▶ _EXTRACTED DATA_:
---

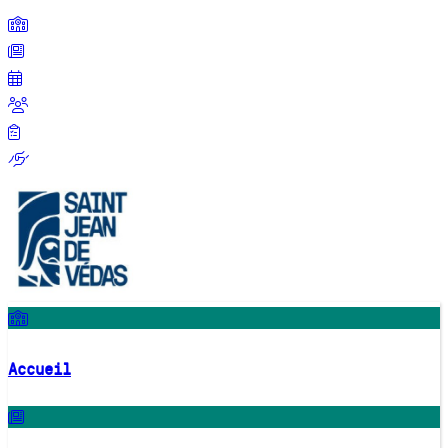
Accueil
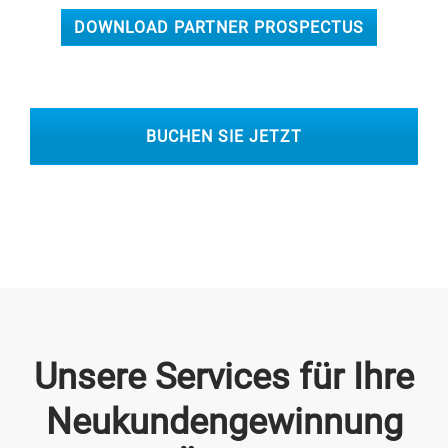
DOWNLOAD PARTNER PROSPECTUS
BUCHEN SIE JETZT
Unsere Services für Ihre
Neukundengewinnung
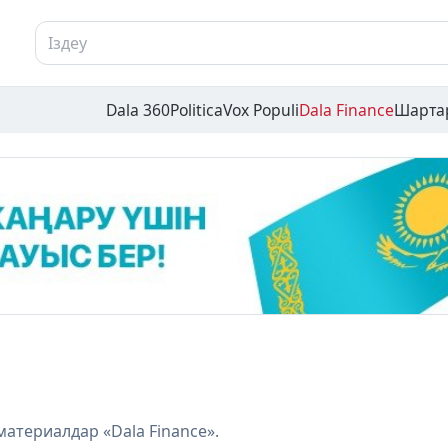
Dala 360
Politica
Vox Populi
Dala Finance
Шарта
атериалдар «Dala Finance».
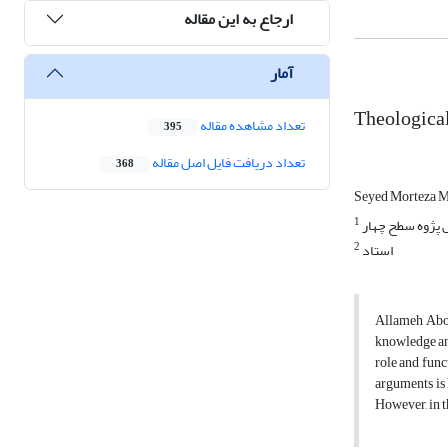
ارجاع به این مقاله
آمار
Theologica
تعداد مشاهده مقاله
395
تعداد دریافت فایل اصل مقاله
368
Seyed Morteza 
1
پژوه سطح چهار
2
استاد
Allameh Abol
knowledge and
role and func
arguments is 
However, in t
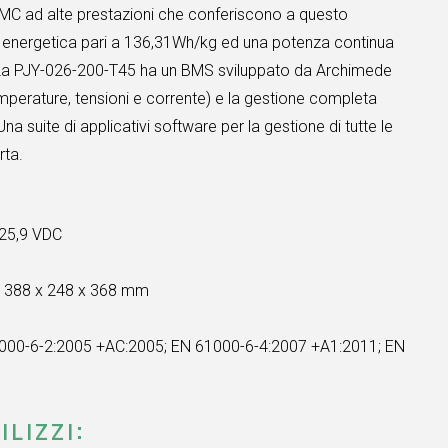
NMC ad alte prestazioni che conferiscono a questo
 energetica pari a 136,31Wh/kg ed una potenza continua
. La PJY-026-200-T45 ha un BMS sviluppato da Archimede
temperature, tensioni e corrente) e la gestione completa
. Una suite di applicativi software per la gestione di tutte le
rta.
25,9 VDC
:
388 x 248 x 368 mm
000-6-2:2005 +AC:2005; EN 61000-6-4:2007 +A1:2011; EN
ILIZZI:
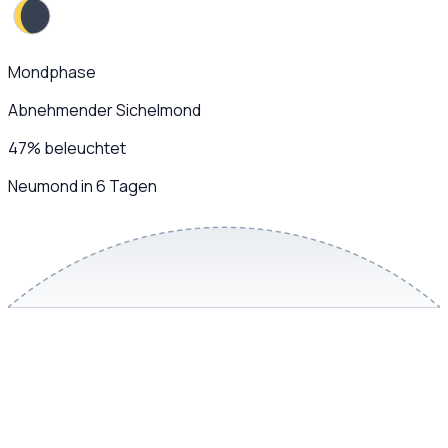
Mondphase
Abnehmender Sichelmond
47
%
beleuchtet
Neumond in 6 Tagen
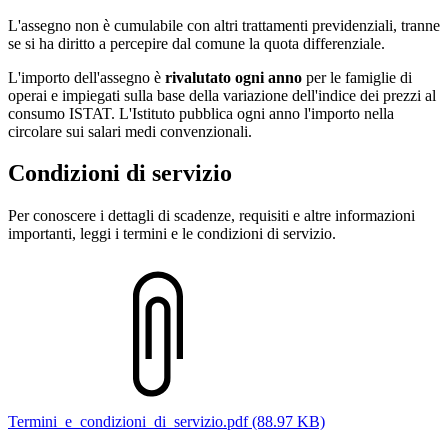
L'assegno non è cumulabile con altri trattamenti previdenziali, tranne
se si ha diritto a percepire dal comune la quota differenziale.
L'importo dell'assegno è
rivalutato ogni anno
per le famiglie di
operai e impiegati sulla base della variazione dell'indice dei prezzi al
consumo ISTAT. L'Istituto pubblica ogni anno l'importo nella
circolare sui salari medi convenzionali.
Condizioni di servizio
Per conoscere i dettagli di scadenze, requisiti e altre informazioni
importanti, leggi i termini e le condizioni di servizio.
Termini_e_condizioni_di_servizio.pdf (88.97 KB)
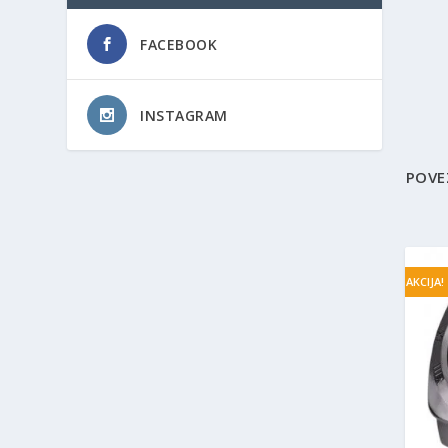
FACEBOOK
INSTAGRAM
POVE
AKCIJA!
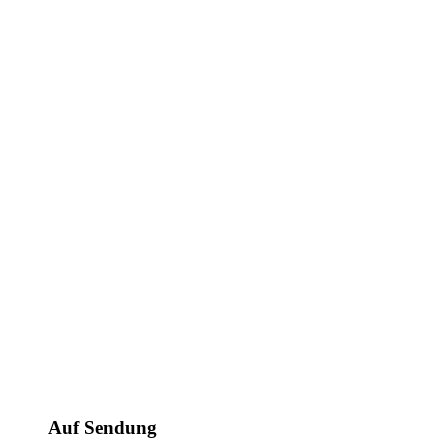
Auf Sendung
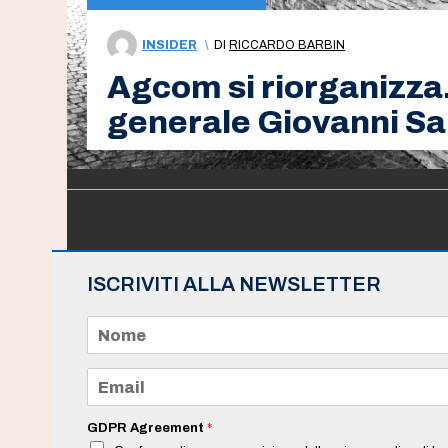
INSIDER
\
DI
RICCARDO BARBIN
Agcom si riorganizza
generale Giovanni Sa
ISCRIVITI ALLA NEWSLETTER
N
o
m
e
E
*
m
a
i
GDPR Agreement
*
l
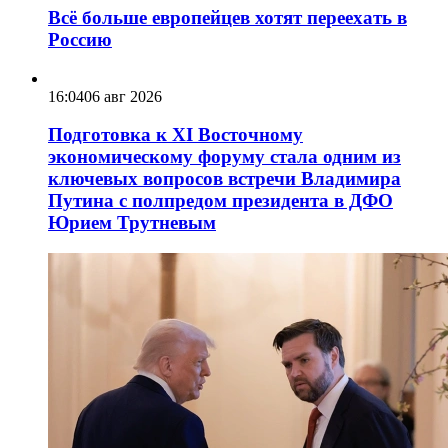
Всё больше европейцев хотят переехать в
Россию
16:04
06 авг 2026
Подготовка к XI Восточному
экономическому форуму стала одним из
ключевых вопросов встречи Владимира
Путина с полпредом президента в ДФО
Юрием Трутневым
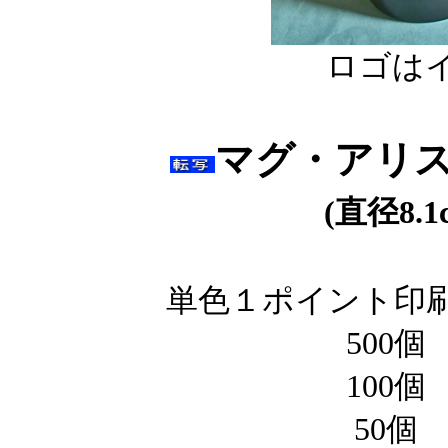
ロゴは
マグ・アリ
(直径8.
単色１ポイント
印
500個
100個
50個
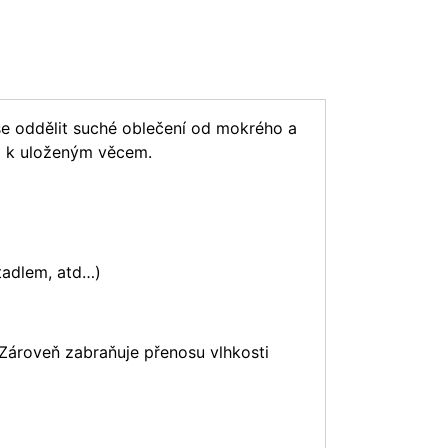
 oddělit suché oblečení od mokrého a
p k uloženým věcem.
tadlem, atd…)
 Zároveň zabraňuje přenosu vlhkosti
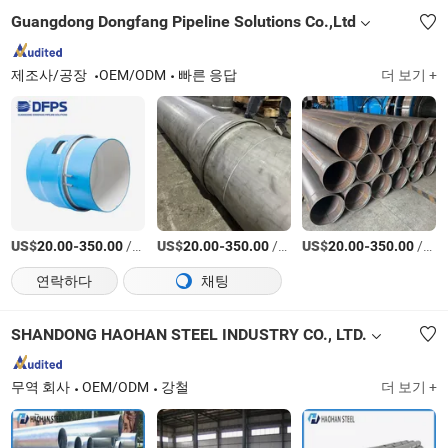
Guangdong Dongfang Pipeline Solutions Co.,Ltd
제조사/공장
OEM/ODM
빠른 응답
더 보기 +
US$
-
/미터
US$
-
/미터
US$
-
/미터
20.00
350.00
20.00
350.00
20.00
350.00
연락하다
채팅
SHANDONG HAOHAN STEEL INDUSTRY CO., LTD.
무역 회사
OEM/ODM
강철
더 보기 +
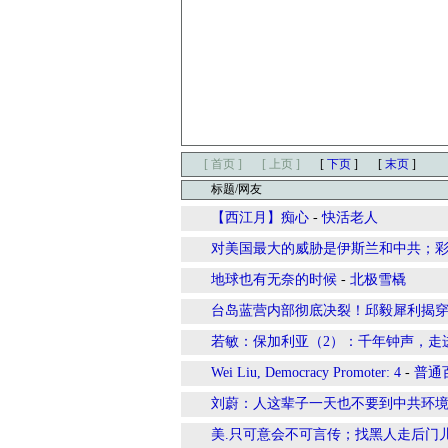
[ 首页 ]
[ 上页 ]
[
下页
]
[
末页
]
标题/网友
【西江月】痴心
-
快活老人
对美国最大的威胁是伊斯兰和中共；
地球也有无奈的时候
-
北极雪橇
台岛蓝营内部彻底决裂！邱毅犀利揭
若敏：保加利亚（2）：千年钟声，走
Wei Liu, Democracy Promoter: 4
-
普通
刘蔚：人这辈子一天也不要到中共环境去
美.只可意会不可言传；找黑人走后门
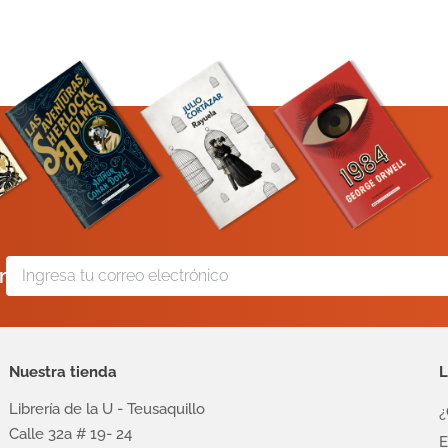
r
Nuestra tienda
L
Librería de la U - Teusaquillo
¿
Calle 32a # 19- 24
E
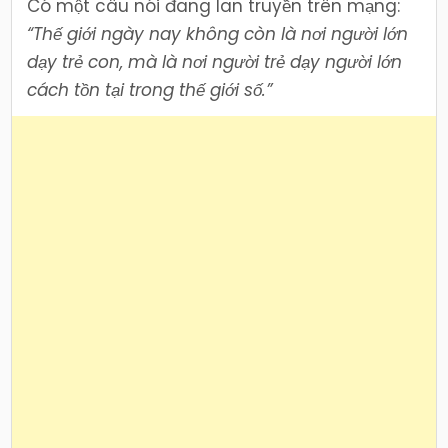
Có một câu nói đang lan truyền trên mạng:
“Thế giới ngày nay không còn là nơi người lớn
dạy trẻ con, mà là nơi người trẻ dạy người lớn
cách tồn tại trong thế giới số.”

---

Write the records out in full, word for word; leave every picture behind.

▶ _OUTPUT BELOW_:
Accueil
DOWNLOAD PARTNER PROSPECTUS
BUCHEN SIE JETZT
Unsere Services für Ihre
Neukundengewinnung
Dala 360
Politica
Vox Populi
Dala Finance
Шарта
атериалдар «Dala Finance».
ارجاع به این مقاله
آمار
Theologica
تعداد مشاهده مقاله
395
تعداد دریافت فایل اصل مقاله
368
Seyed Morteza 
1
پژوه سطح چهار
2
استاد
Allameh Abol
knowledge and
role and func
arguments is 
However, in t
NMC ad alte prestazioni che conferiscono a questo
 energetica pari a 136,31Wh/kg ed una potenza continua
. La PJY-026-200-T45 ha un BMS sviluppato da Archimede
temperature, tensioni e corrente) e la gestione completa
. Una suite di applicativi software per la gestione di tutte le
rta.
25,9 VDC
:
388 x 248 x 368 mm
000-6-2:2005 +AC:2005; EN 61000-6-4:2007 +A1:2011; EN
ILIZZI:
Mondphase
Abnehmender Sichelmond
47
%
beleuchtet
Neumond in 6 Tagen
L'assegno non è cumulabile con altri trattamenti previdenziali, tranne
se si ha diritto a percepire dal comune la quota differenziale.
L'importo dell'assegno è
rivalutato ogni anno
per le famiglie di
operai e impiegati sulla base della variazione dell'indice dei prezzi al
consumo ISTAT. L'Istituto pubblica ogni anno l'importo nella
circolare sui salari medi convenzionali.
Condizioni di servizio
Per conoscere i dettagli di scadenze, requisiti e altre informazioni
importanti, leggi i termini e le condizioni di servizio.
Termini_e_condizioni_di_servizio.pdf (88.97 KB)
FACEBOOK
INSTAGRAM
POVE
AKCIJA!
Auf Sendung
INSIDER
\
DI
RICCARDO BARBIN
Agcom si riorganizza
generale Giovanni Sa
ISCRIVITI ALLA NEWSLETTER
N
o
m
e
E
*
m
a
i
GDPR Agreement
*
l
Всё больше европейцев хотят переехать в
Россию
16:04
06 авг 2026
Подготовка к XI Восточному
экономическому форуму стала одним из
ключевых вопросов встречи Владимира
Путина с полпредом президента в ДФО
Юрием Трутневым
ロゴは
マグ・アリ
(直径8.
単色１ポイント
印
500個
100個
50個
 oddělit suché oblečení od mokrého a
p k uloženým věcem.
tadlem, atd…)
 Zároveň zabraňuje přenosu vlhkosti
Guangdong Dongfang Pipeline Solutions Co.,Ltd
제조사/공장
OEM/ODM
빠른 응답
더 보기 +
US$
-
/미터
US$
-
/미터
US$
-
/미터
20.00
350.00
20.00
350.00
20.00
350.00
연락하다
채팅
SHANDONG HAOHAN STEEL INDUSTRY CO., LTD.
무역 회사
OEM/ODM
강철
더 보기 +
[ 首页 ]
[ 上页 ]
[
下页
]
[
末页
]
标题/网友
【西江月】痴心
-
快活老人
对美国最大的威胁是伊斯兰和中共；
地球也有无奈的时候
-
北极雪橇
台岛蓝营内部彻底决裂！邱毅犀利揭
若敏：保加利亚（2）：千年钟声，走
Wei Liu, Democracy Promoter: 4
-
普通
刘蔚：人这辈子一天也不要到中共环境去
美.只可意会不可言传；找黑人走后门
r
Nuestra tienda
L
Librería de la U - Teusaquillo
¿
Calle 32a # 19- 24
E
Có một câu nói đang lan truyền trên mạng:
“Thế giới ngày nay không còn là nơi người lớn
dạy trẻ con, mà là nơi người trẻ dạy người lớn
cách tồn tại trong thế giới số.”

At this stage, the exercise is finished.